Dr. Frader also had some comments about physician “conscientious objection.” He explained that conscientious objection takes advantage of a power imbalance inherent in the physician-patient relationship and is inconsistent with a physician’s fiduciary duty to his patient. If a clinician feels compelled to opt out of some obligations of care, the provider should disclose his/her objections before establishing the clinical relationship, and must provide an appropriate referral in a way that does not compromise the patient’s access to care.

In sum, Dr. Frader encouraged clinicians to move beyond paternalism in clinical encounters by:

  • Putting patients/families first
  • Be willing to abandon one’s assumptions and attend to evidence
  • Assess parents’ preferences for communication style
  • Meet parents where they are at (literally)
  • Address how families make decisions
  • Become responsive to cues you get from family members
  • Insist on adequate institutional support for time to have real conversations with families

This session highlighted how frequently ethical questions can arise in pediatric anesthesia practice.

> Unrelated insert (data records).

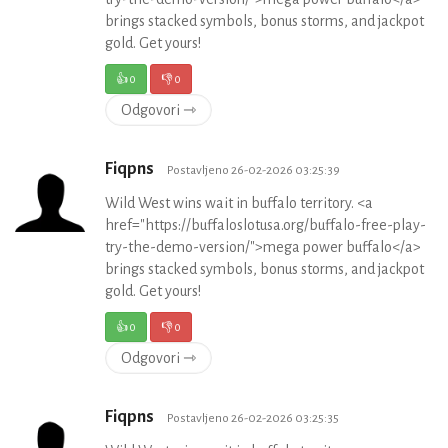
brings stacked symbols, bonus storms, and jackpot
gold. Get yours!
👍
0
👎
0
Odgovori ⇾
Fiqpns
Postavljeno 26-02-2026 03:25:39
Wild West wins wait in buffalo territory. <a
href="https://buffaloslotusa.org/buffalo-free-play-
try-the-demo-version/">mega power buffalo</a>
brings stacked symbols, bonus storms, and jackpot
gold. Get yours!
👍
0
👎
0
Odgovori ⇾
Fiqpns
Postavljeno 26-02-2026 03:25:35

I hope the organizers consider making ethics panels a regular part of future SPA meetings.

  1. Diekema, D. Parental Refusals of Medical Treatment: The Harm Principle as Threshold for State Intervention. Theoretical Medicine 2004; 25: 243-264
  2. AAP Committee on Bioethics. Informed Consent, Parental Permission, and Assent in Pediatric Practice. Pediatrics 1995; 95(2): 314-17.
  3. Frader J, Bosk C. Parent talk at intensive care unit rounds. Social Science and Medicine 1981; 15(4) 267-74.
  4. Frader J, unpublished.
  5. Michelson K, Emanuel L, Carter A, Brinkman P, Clayman M, Frader J. Pediatric intensive care unit family conferences: one mode of communication for discussing end-of-life care decisions. Pediatric Critical Care Medicine 2011; 12(6): 336-43.
  6. Michelson K, Clayman M, Haber-Barker N, Ryan C, Emanuel L, Frader J. The use of family conferences in the pediatric intensive care unit. Journal of Palliative Medicine 2013; 16(2): 1595-601.
  7. Pellegrino E. Futility in medical decisions: the word and the concept. Healthcare Ethics Committee Forum 2005: 17(4): 308-318.